“La fede dei cattolici d’Oceania viene attaccata da consumismo, materialismo, edonismo:
per questo oggi ci gioviamo in una ‘missione di ritorno’. Siamo infatti evangelizzati
dai fedeli delle terre che hanno ricevuto da noi aiuti missionari”: è quanto afferma
in un colloquio con l’agenzia Fides padre Paul Shannahan, missionario e direttore
delle Pontificie Opere Missionarie in Nuova Zelanda, tracciando un quadro delle sfide
della missione in Oceania. “In Oceania il quadro è composito: vi sono nazioni del
‘primo mondo’, come Australia e Nuova Zelanda, e nazioni del ‘terzo mondo’, come gli
arcipelaghi della Polinesia e la Papua Nuova Guinea, con differenti problemi e sfide”.
Padre Paul spiega a Fides: “In Australia e Nuova Zelanda la fede cristiana è debole,
attaccata dallo stile di vita consumistico e dal secolarismo, come nei paesi occidentali.

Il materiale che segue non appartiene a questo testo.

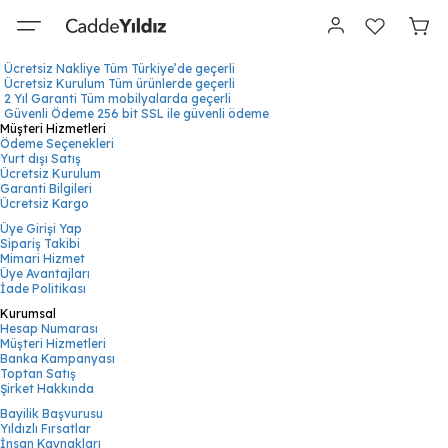
Ücretsiz Nakliye
Tüm Türkiye’de geçerli
Ücretsiz Kurulum
Tüm ürünlerde geçerli
2 Yıl Garanti
Tüm mobilyalarda geçerli
Güvenli Ödeme
256 bit SSL ile güvenli ödeme
Müşteri Hizmetleri
Ödeme Seçenekleri
Yurt dışı Satış
Ücretsiz Kurulum
Garanti Bilgileri
Ücretsiz Kargo
Üye Girişi Yap
Sipariş Takibi
Mimari Hizmet
Üye Avantajları
İade Politikası
Kurumsal
Hesap Numarası
Müşteri Hizmetleri
Banka Kampanyası
Toptan Satış
Şirket Hakkında
Bayilik Başvurusu
Yıldızlı Fırsatlar
İnsan Kaynakları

C’è bisogno di una ‘nuova evangelizzazione’. Nella mia esperienza al ‘Catholic Enquiry
Center’ di Wellington, nato negli anni ’60, in principio si conducevano inchieste
sui non cristiani, oggi il focus si è spostato sulla popolazione cattolica, dato che
i battesimi diminuiscono, i battezzati non frequentano la Chiesa, i praticanti sono
pochi, i giovani tendono a una spiritualità disgiunta da impegno e responsabilità.”

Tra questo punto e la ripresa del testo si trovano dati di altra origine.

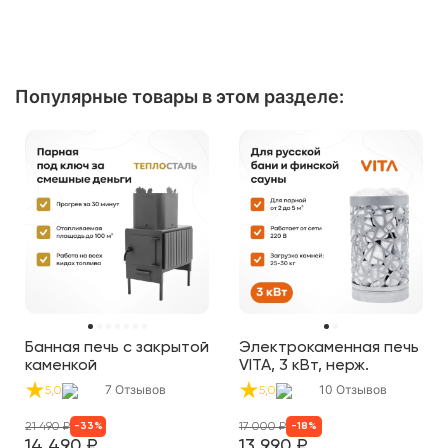
Популярные товары в этом разделе:
Банная печь с закрытой
Электрокаменная печь
каменкой
VITA, 3 кВт, нерж.
7
Отзывов
10
Отзывов
5,0
5,0
21 490
₽
17 000
₽
-
33
%
-
18
%
14 490
₽
13 990
₽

Urge allora una nuova “missione in casa”, perché “occorre risvegliare una fede vissuta
autenticamente, una maggiore testimonianza pubblica, prendendo esempio dalle altre
denominazioni cristiane. La questione centrale è far calare la fede nella vita delle
persone e nella comunità” nota il direttore delle Pom. “Oggi – continua padre Paul
– ci gioviamo della cosiddetta ‘missione di ritorno’: impariamo e siamo evangelizzati
dagli immigrati, dai fedeli di quelle terre (come India, Filippine, Corea) che un
tempo hanno ricevuto da noi aiuti missionari. E’ una sorta di ‘circolo virtuoso’ della
missione che oggi si verifica in Oceania. I fedeli immigrati portano la forza della
loro fede che risveglia il torpore delle nostre comunità”. Ad esempio, nota padre
Shannahan, “nella diocesi di Auckland, il 10% del clero viene dalle isole del Pacifico,
il 10% dalle Filippine, il 10% dall’India; il 70% è neozelandese, ma fatto di sacerdoti
anziani”. Il calo delle vocazioni impone un ricambio dei sacerdoti che sempre più
spesso giungono dall’estero. In Oceania, allora, le Chiese del ‘primo mondo’ si assicurano
il futuro grazie ai contatti missionari con le Chiese più povere: “Manteniamo le relazioni
ed aiutiamo le Chiese più povere con aiuto finanziario e con la formazione del personale
ecclesiale locale. I vescovi chiedono soprattutto sostegno per l’opera di istruzione
e di sviluppo umano che la Chiesa porta avanti. Oppure ci occupiamo del training e
della specializzazione di sacerdoti e laici. Sappiamo che questo significa anche garantire
il futuro delle stesse nostre comunità. La sfida più grande per noi – conclude – è
rievangelizzare gli adulti e le famiglie. Poi, di conseguenza, cresceranno giovani
e ragazzi entusiasti del Vangelo”. (R.P.)